### Work order:
Here is the listing. Print it exactly.

### Extracted material:
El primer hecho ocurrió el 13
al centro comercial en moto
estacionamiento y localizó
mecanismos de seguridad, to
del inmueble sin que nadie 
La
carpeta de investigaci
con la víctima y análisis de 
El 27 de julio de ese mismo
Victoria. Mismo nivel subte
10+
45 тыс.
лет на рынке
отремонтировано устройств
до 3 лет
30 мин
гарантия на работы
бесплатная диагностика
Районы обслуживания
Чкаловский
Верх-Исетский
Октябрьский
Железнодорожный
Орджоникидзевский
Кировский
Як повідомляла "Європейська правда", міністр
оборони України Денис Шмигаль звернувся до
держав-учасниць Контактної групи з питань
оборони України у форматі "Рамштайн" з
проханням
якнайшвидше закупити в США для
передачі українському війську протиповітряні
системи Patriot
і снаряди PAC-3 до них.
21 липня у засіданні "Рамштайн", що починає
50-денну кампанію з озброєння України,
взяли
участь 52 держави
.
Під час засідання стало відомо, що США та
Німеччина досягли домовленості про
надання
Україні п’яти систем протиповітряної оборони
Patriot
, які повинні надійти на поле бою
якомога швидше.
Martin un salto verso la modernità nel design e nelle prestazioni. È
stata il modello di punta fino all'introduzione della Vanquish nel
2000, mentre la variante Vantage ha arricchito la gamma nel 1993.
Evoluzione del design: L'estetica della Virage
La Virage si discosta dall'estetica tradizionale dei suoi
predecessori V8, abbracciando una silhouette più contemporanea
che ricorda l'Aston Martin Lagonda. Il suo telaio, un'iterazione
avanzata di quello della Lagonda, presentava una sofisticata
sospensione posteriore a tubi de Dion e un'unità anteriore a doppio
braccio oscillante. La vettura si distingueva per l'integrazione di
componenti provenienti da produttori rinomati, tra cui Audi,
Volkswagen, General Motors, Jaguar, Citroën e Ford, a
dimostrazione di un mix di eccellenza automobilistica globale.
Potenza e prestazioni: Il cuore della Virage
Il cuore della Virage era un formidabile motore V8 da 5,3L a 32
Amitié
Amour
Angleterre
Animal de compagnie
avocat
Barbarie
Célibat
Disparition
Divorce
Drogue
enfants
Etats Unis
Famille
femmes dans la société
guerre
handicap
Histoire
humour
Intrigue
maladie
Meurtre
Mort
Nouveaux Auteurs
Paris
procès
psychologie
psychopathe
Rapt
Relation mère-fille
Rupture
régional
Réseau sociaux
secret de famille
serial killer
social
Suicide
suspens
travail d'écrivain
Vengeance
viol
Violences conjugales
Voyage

### Finished exercise:
El primer hecho ocurrió el 13
al centro comercial en moto
estacionamiento y localizó
mecanismos de seguridad, to
del inmueble sin que nadie 
La
carpeta de investigaci
con la víctima y análisis de 
El 27 de julio de ese mismo
Victoria. Mismo nivel subte
10+
45 тыс.
лет на рынке
отремонтировано устройств
до 3 лет
30 мин
гарантия на работы
бесплатная диагностика
Районы обслуживания
Чкаловский
Верх-Исетский
Октябрьский
Железнодорожный
Орджоникидзевский
Кировский
Як повідомляла "Європейська правда", міністр
оборони України Денис Шмигаль звернувся до
держав-учасниць Контактної групи з питань
оборони України у форматі "Рамштайн" з
проханням
якнайшвидше закупити в США для
передачі українському війську протиповітряні
системи Patriot
і снаряди PAC-3 до них.
21 липня у засіданні "Рамштайн", що починає
50-денну кампанію з озброєння України,
взяли
участь 52 держави
.
Під час засідання стало відомо, що США та
Німеччина досягли домовленості про
надання
Україні п’яти систем протиповітряної оборони
Patriot
, які повинні надійти на поле бою
якомога швидше.
Martin un salto verso la modernità nel design e nelle prestazioni. È
stata il modello di punta fino all'introduzione della Vanquish nel
2000, mentre la variante Vantage ha arricchito la gamma nel 1993.
Evoluzione del design: L'estetica della Virage
La Virage si discosta dall'estetica tradizionale dei suoi
predecessori V8, abbracciando una silhouette più contemporanea
che ricorda l'Aston Martin Lagonda. Il suo telaio, un'iterazione
avanzata di quello della Lagonda, presentava una sofisticata
sospensione posteriore a tubi de Dion e un'unità anteriore a doppio
braccio oscillante. La vettura si distingueva per l'integrazione di
componenti provenienti da produttori rinomati, tra cui Audi,
Volkswagen, General Motors, Jaguar, Citroën e Ford, a
dimostrazione di un mix di eccellenza automobilistica globale.
Potenza e prestazioni: Il cuore della Virage
Il cuore della Virage era un formidabile motore V8 da 5,3L a 32
Amitié
Amour
Angleterre
Animal de compagnie
avocat
Barbarie
Célibat
Disparition
Divorce
Drogue
enfants
Etats Unis
Famille
femmes dans la société
guerre
handicap
Histoire
humour
Intrigue
maladie
Meurtre
Mort
Nouveaux Auteurs
Paris
procès
psychologie
psychopathe
Rapt
Relation mère-fille
Rupture
régional
Réseau sociaux
secret de famille
serial killer
social
Suicide
suspens
travail d'écrivain
Vengeance
viol
Violences conjugales
Voyage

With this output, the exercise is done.